• _PROBLEM REQUIREMENTS_: The records below are to be output exactly, except for their pictures.

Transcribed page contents
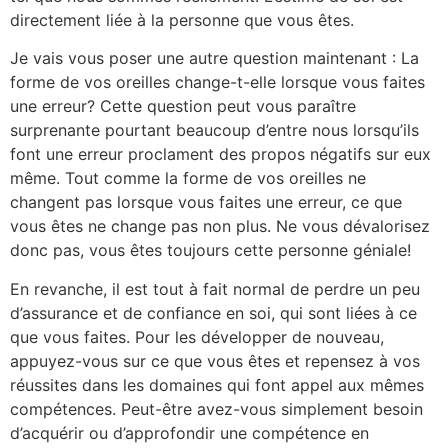
directement liée à la personne que vous êtes.
Je vais vous poser une autre question maintenant : La
forme de vos oreilles change-t-elle lorsque vous faites
une erreur? Cette question peut vous paraître
surprenante pourtant beaucoup d’entre nous lorsqu’ils
font une erreur proclament des propos négatifs sur eux
même. Tout comme la forme de vos oreilles ne
changent pas lorsque vous faites une erreur, ce que
vous êtes ne change pas non plus. Ne vous dévalorisez
donc pas, vous êtes toujours cette personne géniale!
En revanche, il est tout à fait normal de perdre un peu
d’assurance et de confiance en soi, qui sont liées à ce
que vous faites. Pour les développer de nouveau,
appuyez-vous sur ce que vous êtes et repensez à vos
réussites dans les domaines qui font appel aux mêmes
compétences. Peut-être avez-vous simplement besoin
d’acquérir ou d’approfondir une compétence en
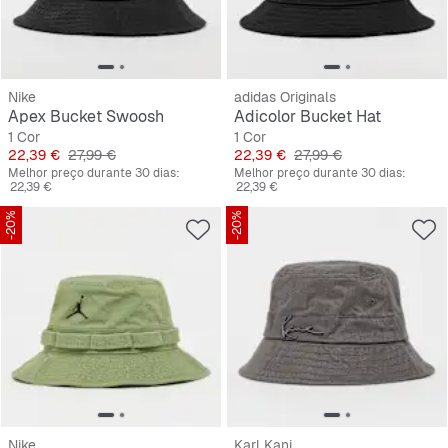
Nike
adidas Originals
Apex Bucket Swoosh
Adicolor Bucket Hat
1 Cor
1 Cor
Preço
Preço original
Preço
Preço original
22,39 €
27,99 €
22,39 €
27,99 €
Melhor preço durante 30 dias:
Melhor preço durante 30 dias:
22,39 €
22,39 €
-20%
-20%
Nike
Karl Kani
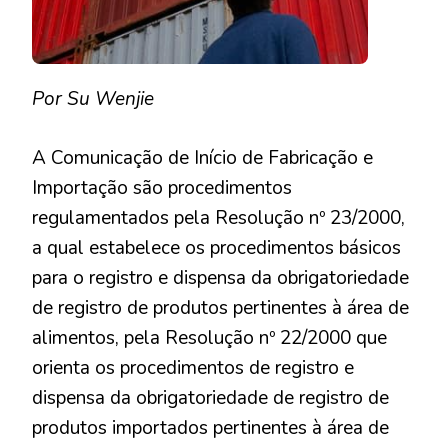
INÍCIO
DE
IMPORTAÇÃ
(CII)
Por Su Wenjie
A Comunicação de Início de Fabricação e
Importação são procedimentos
regulamentados pela Resolução nº 23/2000,
a qual estabelece os procedimentos básicos
para o registro e dispensa da obrigatoriedade
de registro de produtos pertinentes à área de
alimentos, pela Resolução nº 22/2000 que
orienta os procedimentos de registro e
dispensa da obrigatoriedade de registro de
produtos importados pertinentes à área de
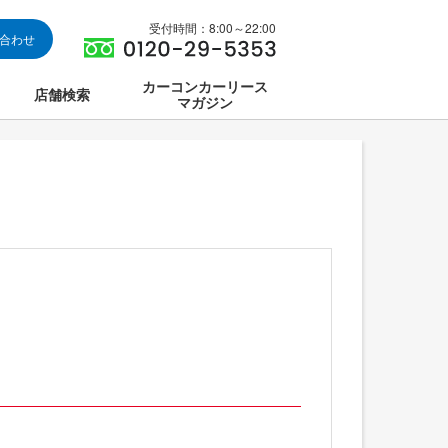
受付時間：8:00～22:00
い合わせ
カーコンカーリース
店舗検索
マガジン
は
ス集中講座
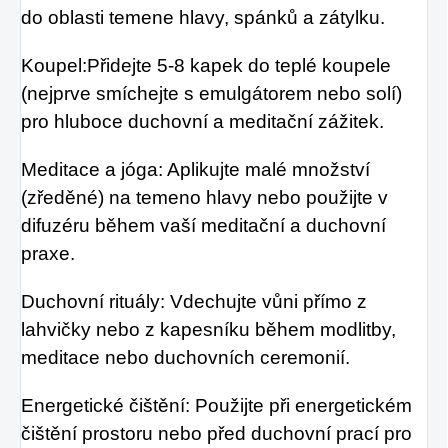
do oblasti temene hlavy, spánků a zátylku.
Koupel:Přidejte 5-8 kapek do teplé koupele
(nejprve smíchejte s emulgátorem nebo solí)
pro hluboce duchovní a meditační zážitek.
Meditace a jóga: Aplikujte malé množství
(zředěné) na temeno hlavy nebo použijte v
difuzéru během vaší meditační a duchovní
praxe.
Duchovní rituály: Vdechujte vůni přímo z
lahvičky nebo z kapesníku během modlitby,
meditace nebo duchovních ceremonií.
Energetické čištění: Použijte při energetickém
čištění prostoru nebo před duchovní prací pro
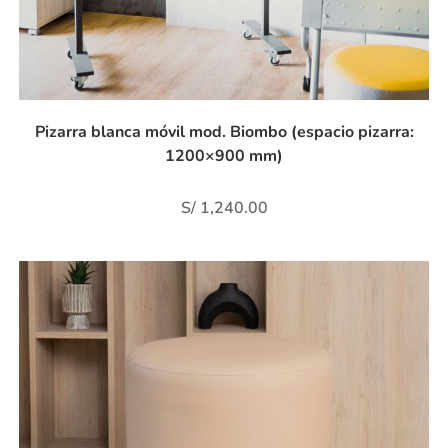
Pizarra blanca móvil mod. Biombo (espacio pizarra:
1200×900 mm)
S/
1,240.00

• _EXERCISE ANSWER_:
directement liée à la personne que vous êtes.
Je vais vous poser une autre question maintenant : La
forme de vos oreilles change-t-elle lorsque vous faites
une erreur? Cette question peut vous paraître
surprenante pourtant beaucoup d’entre nous lorsqu’ils
font une erreur proclament des propos négatifs sur eux
même. Tout comme la forme de vos oreilles ne
changent pas lorsque vous faites une erreur, ce que
vous êtes ne change pas non plus. Ne vous dévalorisez
donc pas, vous êtes toujours cette personne géniale!
En revanche, il est tout à fait normal de perdre un peu
d’assurance et de confiance en soi, qui sont liées à ce
que vous faites. Pour les développer de nouveau,
appuyez-vous sur ce que vous êtes et repensez à vos
réussites dans les domaines qui font appel aux mêmes
compétences. Peut-être avez-vous simplement besoin
d’acquérir ou d’approfondir une compétence en
Nike
adidas Originals
Apex Bucket Swoosh
Adicolor Bucket Hat
1 Cor
1 Cor
Preço
Preço original
Preço
Preço original
22,39 €
27,99 €
22,39 €
27,99 €
Melhor preço durante 30 dias:
Melhor preço durante 30 dias:
22,39 €
22,39 €
-20%
-20%
Nike
Karl Kani
INÍCIO
DE
IMPORTAÇÃ
(CII)
Por Su Wenjie
A Comunicação de Início de Fabricação e
Importação são procedimentos
regulamentados pela Resolução nº 23/2000,
a qual estabelece os procedimentos básicos
para o registro e dispensa da obrigatoriedade
de registro de produtos pertinentes à área de
alimentos, pela Resolução nº 22/2000 que
orienta os procedimentos de registro e
dispensa da obrigatoriedade de registro de
produtos importados pertinentes à área de
受付時間：8:00～22:00
い合わせ
カーコンカーリース
店舗検索
マガジン
は
ス集中講座
do oblasti temene hlavy, spánků a zátylku.
Koupel:Přidejte 5-8 kapek do teplé koupele
(nejprve smíchejte s emulgátorem nebo solí)
pro hluboce duchovní a meditační zážitek.
Meditace a jóga: Aplikujte malé množství
(zředěné) na temeno hlavy nebo použijte v
difuzéru během vaší meditační a duchovní
praxe.
Duchovní rituály: Vdechujte vůni přímo z
lahvičky nebo z kapesníku během modlitby,
meditace nebo duchovních ceremonií.
Energetické čištění: Použijte při energetickém
čištění prostoru nebo před duchovní prací pro
Pizarra blanca móvil mod. Biombo (espacio pizarra:
1200×900 mm)
S/
1,240.00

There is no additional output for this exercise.